The world of bronze had been one dominated by a clearly defined elite — those with the power and the will to control resources like locally produced food surplus and luxury imports like foreign metalwork. The early part of the Iron Age was quite different. It appears to have been a time when people lived quieter, less ostentatious lives. Climate change was making life harder, concentrating minds and hands. Rather than bronze from far afield, people relied now on tools made from raw materials collected close to home. After millennia of connections to the wider world — and of a steady flow of foreign ideas and influences — the Scandinavian world seems to have drawn in upon itself and become altogether more selfrelian
t. It may have been a time of consolidation, when society adjusted to altered circumstances and looked inwards rather than out.

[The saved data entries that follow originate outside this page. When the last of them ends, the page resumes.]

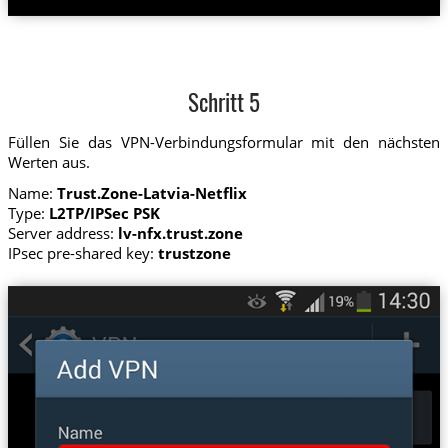
Schritt 5
Füllen Sie das VPN-Verbindungsformular mit den nächsten
Werten aus.
Name:
Trust.Zone-Latvia-Netflix
Type:
L2TP/IPSec PSK
Server address:
lv-nfx.trust.zone
IPsec pre-shared key:
trustzone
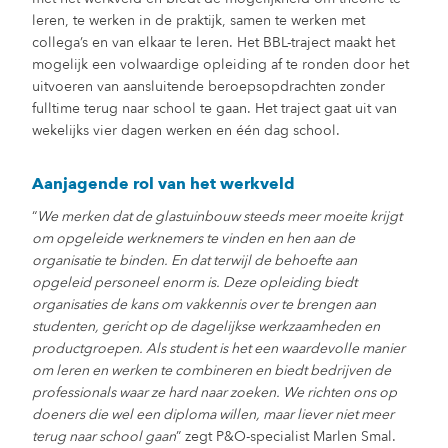
leren, te werken in de praktijk, samen te werken met
collega’s en van elkaar te leren. Het BBL-traject maakt het
mogelijk een volwaardige opleiding af te ronden door het
uitvoeren van aansluitende beroepsopdrachten zonder
fulltime terug naar school te gaan. Het traject gaat uit van
wekelijks vier dagen werken en één dag school.
Aanjagende rol van het werkveld
“
We merken dat de glastuinbouw steeds meer moeite krijgt
om opgeleide werknemers te vinden en hen aan de
organisatie te binden. En dat terwijl de behoefte aan
opgeleid personeel enorm is. Deze opleiding biedt
organisaties de kans om vakkennis over te brengen aan
studenten, gericht op de dagelijkse werkzaamheden en
productgroepen. Als student is het een waardevolle manier
om leren en werken te combineren en biedt bedrijven de
professionals waar ze hard naar zoeken. We richten ons op
doeners die wel een diploma willen, maar liever niet meer
terug naar school gaan
” zegt P&O-specialist Marlen Smal.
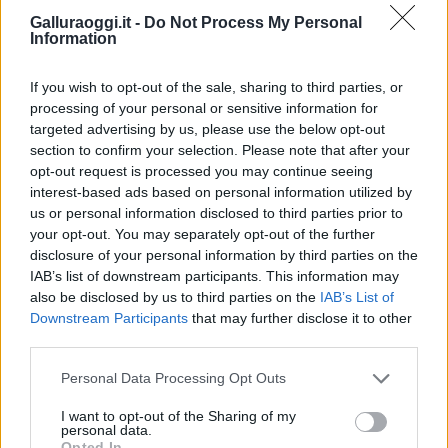
Inviaci le tue segnalazioni,
Galluraoggi.it -
Do Not Process My Personal
Information
i tuoi video e le tue foto
Su WhatsApp al numero +39
If you wish to opt-out of the sale, sharing to third parties, or
345 356 7512
processing of your personal or sensitive information for
targeted advertising by us, please use the below opt-out
section to confirm your selection. Please note that after your
opt-out request is processed you may continue seeing
interest-based ads based on personal information utilized by
Notizie in tempo reale?
us or personal information disclosed to third parties prior to
Entra nel canale telegram di
your opt-out. You may separately opt-out of the further
GalluraOggi.it
disclosure of your personal information by third parties on the
IAB’s list of downstream participants. This information may
also be disclosed by us to third parties on the
IAB’s List of
Downstream Participants
that may further disclose it to other
third parties.
Ricevi le nostre ultime news
Please note that this website/app uses one or more Google
Personal Data Processing Opt Outs
services and may gather and store information including but
da
Google News
not limited to your visit or usage behaviour. You may click to
I want to opt-out of the Sharing of my
personal data.
grant or deny consent to Google and its third-party tags to
Opted In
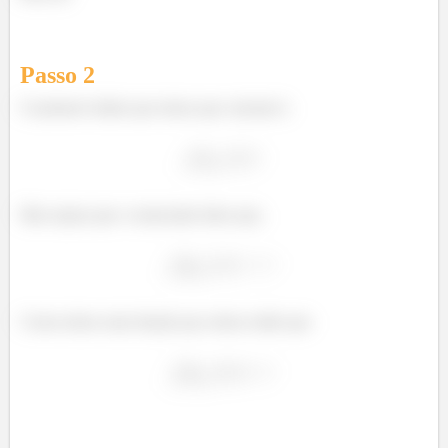
Passo
2
O primeiro limite que temos que calcular é,
Mas repara que o enunciado disse que,
Como temos uma função par, temos então que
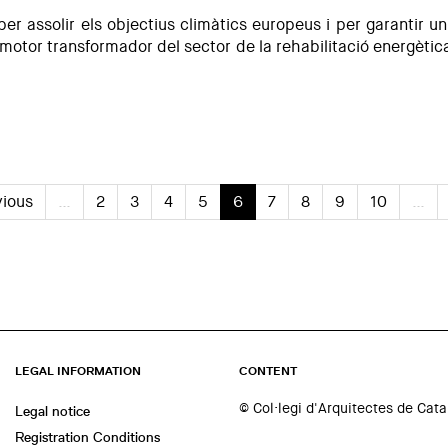
er assolir els objectius climàtics europeus i per garantir u
 motor transformador del sector de la rehabilitació energètica
vious
…
2
3
4
5
6
7
8
9
10
…
LEGAL INFORMATION
CONTENT
© Col·legi d'Arquitectes de Cat
Legal notice
Registration Conditions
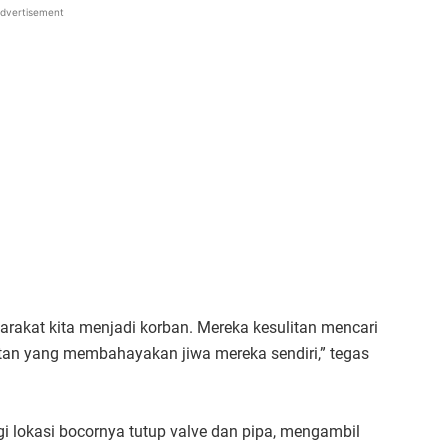
dvertisement
arakat kita menjadi korban. Mereka kesulitan mencari
tan yang membahayakan jiwa mereka sendiri,” tegas
lokasi bocornya tutup valve dan pipa, mengambil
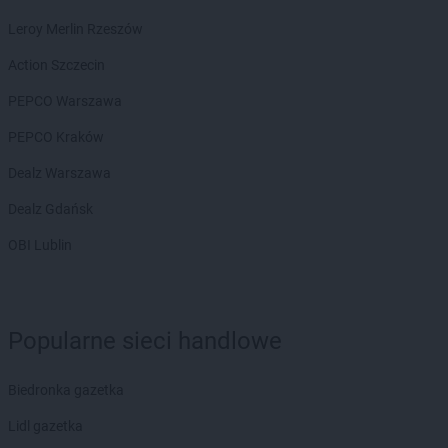
Empik
Otwock
Leroy Merlin Rzeszów
Empik
Pabianice
Action Szczecin
Empik
Paproć
Empik
Piaseczno
PEPCO Warszawa
Empik
Piastów
PEPCO Kraków
Empik
Piekary Śląskie
Empik
Piła
Dealz Warszawa
Empik
Piotrków Trybunalski
Dealz Gdańsk
Empik
Płock
Empik
Płońsk
OBI Lublin
Empik
Podkowa Leśna
Empik
Polkowice
Empik
Poznań
Popularne sieci handlowe
Empik
Prudnik
Empik
Pruszcz Gdański
Empik
Pruszków
Biedronka gazetka
Empik
Przasnysz
Lidl gazetka
Empik
Przemyśl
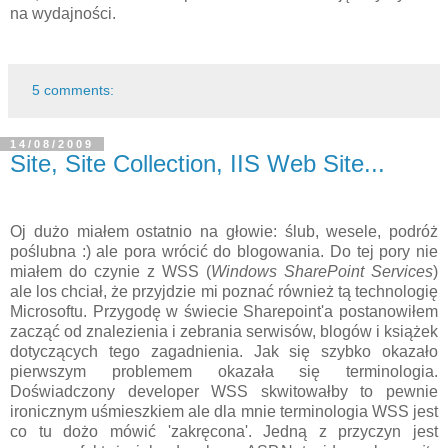
na wydajności.
5 comments:
14/08/2009
Site, Site Collection, IIS Web Site...
Oj dużo miałem ostatnio na głowie: ślub, wesele, podróż
poślubna :) ale pora wrócić do blogowania. Do tej pory nie
miałem do czynie z WSS (
Windows SharePoint Services
)
ale los chciał, że przyjdzie mi poznać również tą technologię
Microsoftu. Przygodę w świecie Sharepoint'a postanowiłem
zacząć od znalezienia i zebrania serwisów, blogów i książek
dotyczących tego zagadnienia. Jak się szybko okazało
pierwszym problemem okazała się terminologia.
Doświadczony developer WSS skwitowałby to pewnie
ironicznym uśmieszkiem ale dla mnie terminologia WSS jest
co tu dożo mówić 'zakręcona'. Jedną z przyczyn jest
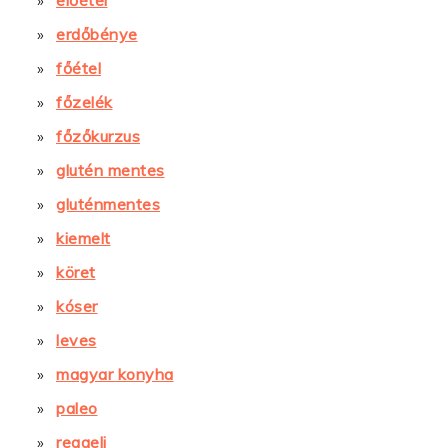
előétel
erdőbénye
főétel
főzelék
főzőkurzus
glutén mentes
gluténmentes
kiemelt
köret
kóser
leves
magyar konyha
paleo
reggeli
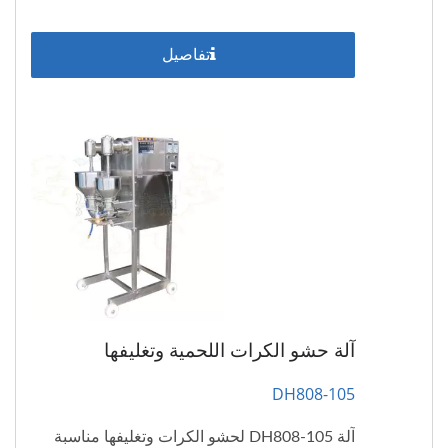
تفاصيل
آلة حشو الكرات اللحمية وتغليفها
DH808-105
آلة DH808-105 لحشو الكرات وتغليفها مناسبة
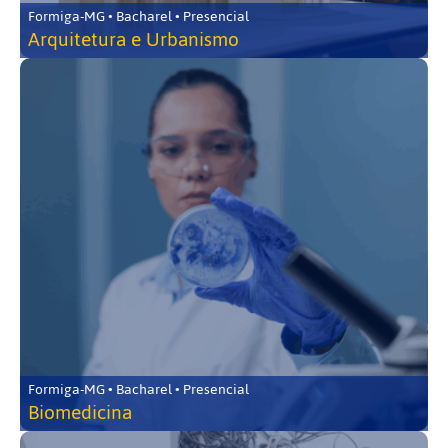
Formiga-MG • Bacharel • Presencial
Arquitetura e Urbanismo
Formiga-MG • Bacharel • Presencial
Biomedicina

At least one tradition continued, however: that of making offerings to the gods. It had begun at least as early as the Neolithic period with deposits of tools and trinkets, as well as the occasional animal sacrifice. During the Bronze Age it was about weapons, and also domestic items like cauldrons and cooking pots. Often those items were deliberately broken — cauldrons crushed, sword blades bent double. It would have been plain to all who witnessed the destruction that those items were no longer for the use of people; now and for ever they belonged to the gods instead. But as the Iron Age got under way, the appetites of the gods grew sinister indeed.
Maybe the deteriorating climate seemed like a punishment from above. The incessant rain made the soil heavy, leaching it of its nutrients so that crops failed to thrive. All was doom, gloom and desperation. It may well have occurred to some that the time had come to make a new peace with the unhappy gods — even if it meant paying a higher price. If things were no longer enough to ensure the goodwill of unseen, all-powerful forces, then perhaps life itself would have to be given away.
Whatever the explanation it is certainly true that the first centuries of the Iron Age were a time when Danish men and women were being put to death by their fellows so that their bodies might be offered up as gifts to the gods. Lakes and bogs had been deemed suitable for other votive offerings — swords and cauldrons and so on — and it was to those same places that the victims of human sacrifice were taken. Tacitus himself recorded evidence of the gory spectacle among the Germanic Semnones tribe, during the first century AD:
At an appointed time all tribes meet … in a forest consecrated by their ancestors, surrounded by fear, sacred from the dawn of time. There, on behalf of those assembled, they celebrate the commencement of their barbaric cult with a human sacrifice.